EXERCISE GOAL - Exact retyping of the data: please keep every word and drop each picture.

*** EXERCISE MATERIALS ***

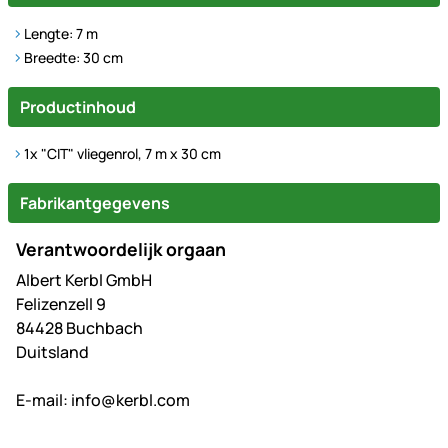
Lengte: 7 m
Breedte: 30 cm
Productinhoud
1x "CIT" vliegenrol, 7 m x 30 cm
Fabrikantgegevens
Verantwoordelijk orgaan
Albert Kerbl GmbH
Felizenzell 9
84428 Buchbach
Duitsland
E-mail:
info@kerbl.com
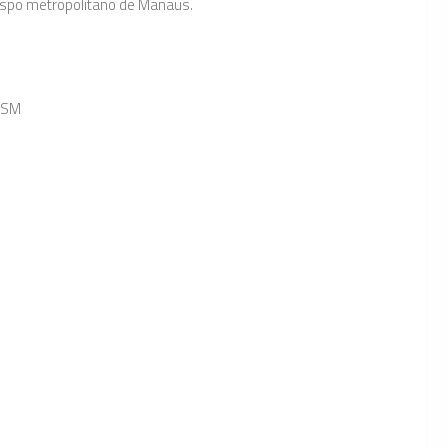
bispo metropolitano de Manaus.
 FSM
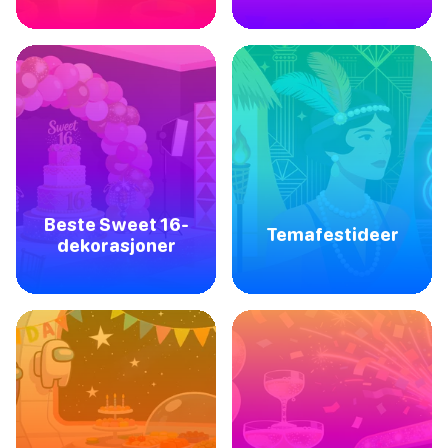
Beste Sweet 16-
Temafestideer
dekorasjoner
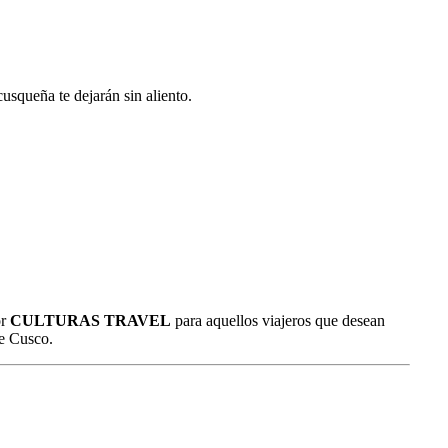
usqueña te dejarán sin aliento.
or
CULTURAS TRAVEL
para aquellos viajeros que desean
de Cusco.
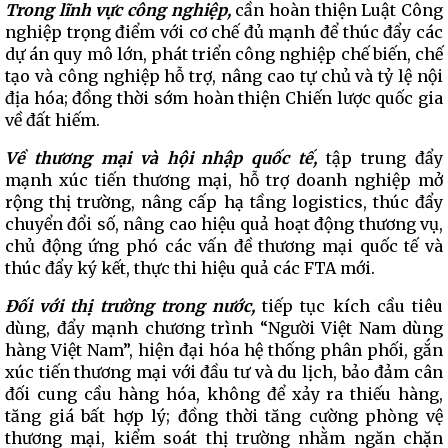
Trong lĩnh vực công nghiệp,
cần hoàn thiện Luật Công
nghiệp trọng điểm với cơ chế đủ mạnh để thúc đẩy các
dự án quy mô lớn, phát triển công nghiệp chế biến, chế
tạo và công nghiệp hỗ trợ, nâng cao tự chủ và tỷ lệ nội
địa hóa; đồng thời sớm hoàn thiện Chiến lược quốc gia
về đất hiếm.
Về thương mại và hội nhập quốc tế,
tập trung đẩy
mạnh xúc tiến thương mại, hỗ trợ doanh nghiệp mở
rộng thị trường, nâng cấp hạ tầng logistics, thúc đẩy
chuyển đổi số, nâng cao hiệu quả hoạt động thương vụ,
chủ động ứng phó các vấn đề thương mại quốc tế và
thúc đẩy ký kết, thực thi hiệu quả các FTA mới.
Đối với thị trường trong nước,
tiếp tục kích cầu tiêu
dùng, đẩy mạnh chương trình “Người Việt Nam dùng
hàng Việt Nam”, hiện đại hóa hệ thống phân phối, gắn
xúc tiến thương mại với đầu tư và du lịch, bảo đảm cân
đối cung cầu hàng hóa, không để xảy ra thiếu hàng,
tăng giá bất hợp lý; đồng thời tăng cường phòng vệ
thương mại, kiểm soát thị trường nhằm ngăn chặn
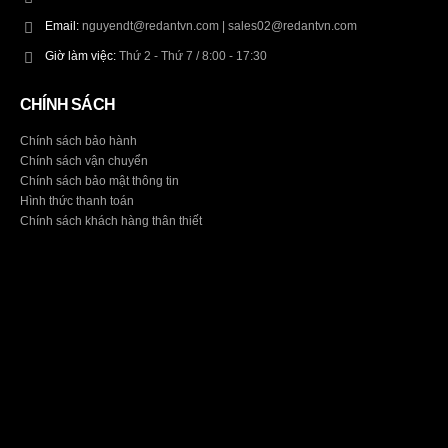
Email:
nguyendt@redantvn.com | sales02@redantvn.com
Giờ làm việc:
Thứ 2 - Thứ 7 / 8:00 - 17:30
CHÍNH SÁCH
Chính sách bảo hành
Chính sách vận chuyển
Chính sách bảo mật thông tin
Hình thức thanh toán
Chính sách khách hàng thân thiết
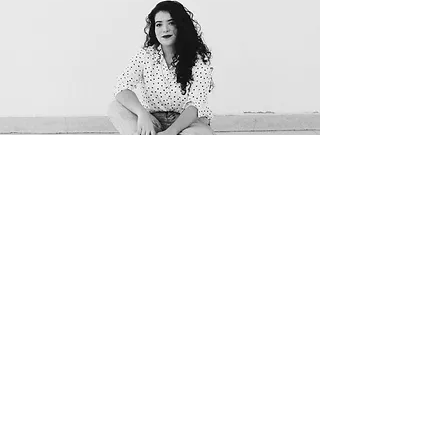
giovanna
fernandes
Graduada em Design pela Universidade
de Brasília (2018)
1 ano de graduação sanduíche na
Savannah College of Art and Design (EUA)
Experiência internacional na ELR Media
Group (Nova Iorque - EUA)
Trabalhou como Diretora Criativa no
Ministério da Saúde no Portal Saúde Brasil,
voltado para disseminação de práticas
que promovem a saúde e o bem-estar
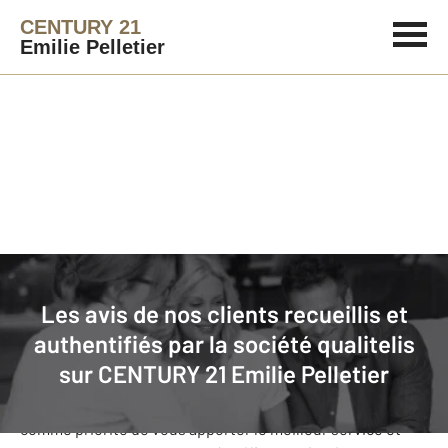
CENTURY 21
Emilie Pelletier
Agence immobilière
Avis de nos clients
Les avis de nos clients recueillis et
CENTURY 21 Emilie Pelletier
: nos
authentifiés par la société qualitelis
clients donnent leurs avis
sur
CENTURY 21 Emilie Pelletier
Notre agence CENTURY 21 Emilie Pelletier s’est fixée
comme priorité de vous apporter le meilleur service et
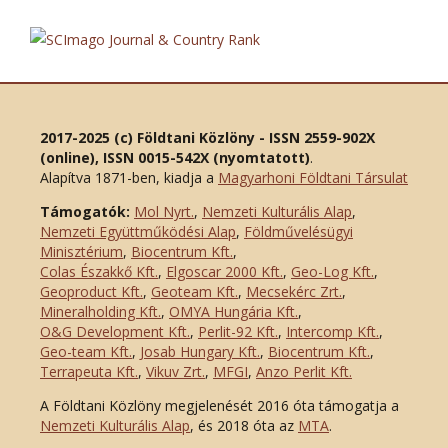
2017-2025 (c) Földtani Közlöny - ISSN 2559-902X
(online), ISSN 0015-542X (nyomtatott)
.
Alapítva 1871-ben, kiadja a
Magyarhoni Földtani Társulat
Támogatók:
Mol Nyrt.
,
Nemzeti Kulturális Alap
,
Nemzeti Együttműködési Alap
,
Földművelésügyi
Minisztérium
,
Biocentrum Kft.
,
Colas Északkő Kft
.
,
Elgoscar 2000 Kft
.
,
Geo-Log Kft.
,
Geoproduct Kft.
,
Geoteam Kft.
,
Mecsekérc Zrt.
,
Mineralholding Kft.
,
OMYA Hungária Kft.
,
O&G Development Kft
.
,
Perlit-92 Kft.
,
Intercomp Kft.
,
Geo-team Kft.
,
Josab Hungary Kft.
,
Biocentrum Kft.
,
Terrapeuta Kft.
,
Vikuv Zrt.
,
MFGI
,
Anzo Perlit Kft.
A Földtani Közlöny megjelenését 2016 óta támogatja a
Nemzeti Kulturális Alap
, és 2018 óta az
MTA
.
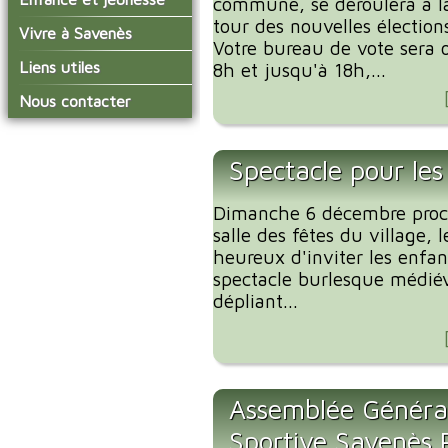
commune, se déroulera à la
conseil municipal
Actualités de Savenès
tour des nouvelles élection
Le service technique
sur ladepeche.fr
L'école primaire
Vivre à Savenès
Les commissions
Votre bureau de vote sera o
Les services de l'école
La garderie et la cantine
Les diverses
Agenda Salle des Fetes
Liens utiles
8h et jusqu'à 18h,...
délégations/syndicats
Les installations
Le temps périscolaire
Les associations
municipales
Communauté de
Nous contacter
L'urbanisme
Communes Grand Sud
La petite enfance
La collecte des ordures
Tarn et Garonne
Les publicités et les
ménagères
Les transports
enquêtes publiques
Spectacle pour les
Les bulletins municipaux
La communauté de
Dimanche 6 décembre proch
communes
salle des fêtes du village, 
heureux d'inviter les enf
spectacle burlesque médiéva
dépliant...
Assemblée Générale
Sportive Savenès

*** End of EXERCISE MATERIALS ***

FINAL ANSWER -
Lengte: 7 m
Breedte: 30 cm
Productinhoud
1x "CIT" vliegenrol, 7 m x 30 cm
Fabrikantgegevens
Verantwoordelijk orgaan
Albert Kerbl GmbH
Felizenzell 9
84428 Buchbach
Duitsland
E-mail:
info@kerbl.com
bispo metropolitano de Manaus.
 FSM
Beste Sweet 16-
Temafestideer
dekorasjoner
usqueña te dejarán sin aliento.
or
CULTURAS TRAVEL
para aquellos viajeros que desean
de Cusco.
Trong lĩnh vực công nghiệp,
cần hoàn thiện Luật Công
nghiệp trọng điểm với cơ chế đủ mạnh để thúc đẩy các
dự án quy mô lớn, phát triển công nghiệp chế biến, chế
tạo và công nghiệp hỗ trợ, nâng cao tự chủ và tỷ lệ nội
địa hóa; đồng thời sớm hoàn thiện Chiến lược quốc gia
về đất hiếm.
Về thương mại và hội nhập quốc tế,
tập trung đẩy
mạnh xúc tiến thương mại, hỗ trợ doanh nghiệp mở
rộng thị trường, nâng cấp hạ tầng logistics, thúc đẩy
chuyển đổi số, nâng cao hiệu quả hoạt động thương vụ,
chủ động ứng phó các vấn đề thương mại quốc tế và
thúc đẩy ký kết, thực thi hiệu quả các FTA mới.
Đối với thị trường trong nước,
tiếp tục kích cầu tiêu
dùng, đẩy mạnh chương trình “Người Việt Nam dùng
hàng Việt Nam”, hiện đại hóa hệ thống phân phối, gắn
xúc tiến thương mại với đầu tư và du lịch, bảo đảm cân
đối cung cầu hàng hóa, không để xảy ra thiếu hàng,
tăng giá bất hợp lý; đồng thời tăng cường phòng vệ
thương mại, kiểm soát thị trường nhằm ngăn chặn
Email:
nguyendt@redantvn.com | sales02@redantvn.com
Giờ làm việc:
Thứ 2 - Thứ 7 / 8:00 - 17:30
CHÍNH SÁCH
Chính sách bảo hành
Chính sách vận chuyển
Chính sách bảo mật thông tin
Hình thức thanh toán
Chính sách khách hàng thân thiết
giovanna
fernandes
Graduada em Design pela Universidade
de Brasília (2018)
1 ano de graduação sanduíche na
Savannah College of Art and Design (EUA)
Experiência internacional na ELR Media
Group (Nova Iorque - EUA)
Trabalhou como Diretora Criativa no
Ministério da Saúde no Portal Saúde Brasil,
voltado para disseminação de práticas
que promovem a saúde e o bem-estar
CENTURY 21
Emilie Pelletier
Agence immobilière
Avis de nos clients
Les avis de nos clients recueillis et
CENTURY 21 Emilie Pelletier
: nos
authentifiés par la société qualitelis
clients donnent leurs avis
sur
CENTURY 21 Emilie Pelletier
Notre agence CENTURY 21 Emilie Pelletier s’est fixée
comme priorité de vous apporter le meilleur service et
2017-2025 (c) Földtani Közlöny - ISSN 2559-902X
(online), ISSN 0015-542X (nyomtatott)
.
Alapítva 1871-ben, kiadja a
Magyarhoni Földtani Társulat
Támogatók:
Mol Nyrt.
,
Nemzeti Kulturális Alap
,
Nemzeti Együttműködési Alap
,
Földművelésügyi
Minisztérium
,
Biocentrum Kft.
,
Colas Északkő Kft
.
,
Elgoscar 2000 Kft
.
,
Geo-Log Kft.
,
Geoproduct Kft.
,
Geoteam Kft.
,
Mecsekérc Zrt.
,
Mineralholding Kft.
,
OMYA Hungária Kft.
,
O&G Development Kft
.
,
Perlit-92 Kft.
,
Intercomp Kft.
,
Geo-team Kft.
,
Josab Hungary Kft.
,
Biocentrum Kft.
,
Terrapeuta Kft.
,
Vikuv Zrt.
,
MFGI
,
Anzo Perlit Kft.
A Földtani Közlöny megjelenését 2016 óta támogatja a
Nemzeti Kulturális Alap
, és 2018 óta az
MTA
.
commune, se déroulera à la
conseil municipal
Actualités de Savenès
tour des nouvelles élection
Le service technique
sur ladepeche.fr
L'école primaire
Vivre à Savenès
Les commissions
Votre bureau de vote sera o
Les services de l'école
La garderie et la cantine
Les diverses
Agenda Salle des Fetes
Liens utiles
8h et jusqu'à 18h,...
délégations/syndicats
Les installations
Le temps périscolaire
Les associations
municipales
Communauté de
Nous contacter
L'urbanisme
Communes Grand Sud
La petite enfance
La collecte des ordures
Tarn et Garonne
Les publicités et les
ménagères
Les transports
enquêtes publiques
Spectacle pour les
Les bulletins municipaux
La communauté de
Dimanche 6 décembre proch
communes
salle des fêtes du village, 
heureux d'inviter les enf
spectacle burlesque médiéva
dépliant...
Assemblée Générale
Sportive Savenès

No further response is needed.